Work request
Print this span of the material below exactly: the line with "Hal Baik untuk", the line with "Ananya Renjana", and every line between them, but nothing else.

Study material
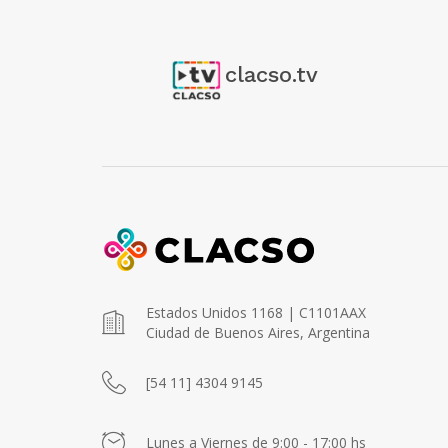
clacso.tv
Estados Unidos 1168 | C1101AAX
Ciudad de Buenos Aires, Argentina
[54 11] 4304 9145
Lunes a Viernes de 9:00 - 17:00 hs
---
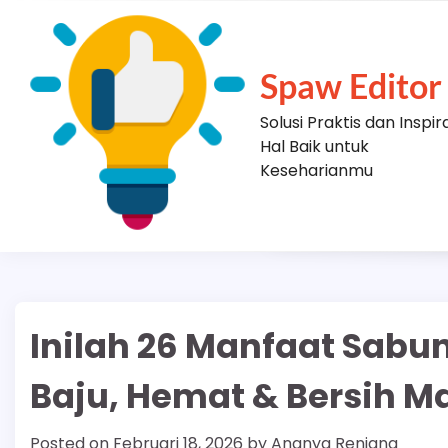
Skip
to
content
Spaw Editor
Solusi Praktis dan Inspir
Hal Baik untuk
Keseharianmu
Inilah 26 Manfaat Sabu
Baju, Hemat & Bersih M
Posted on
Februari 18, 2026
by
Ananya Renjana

Output below
Hal Baik untuk
Keseharianmu
Inilah 26 Manfaat Sabu
Baju, Hemat & Bersih M
Posted on
Februari 18, 2026
by
Ananya Renjana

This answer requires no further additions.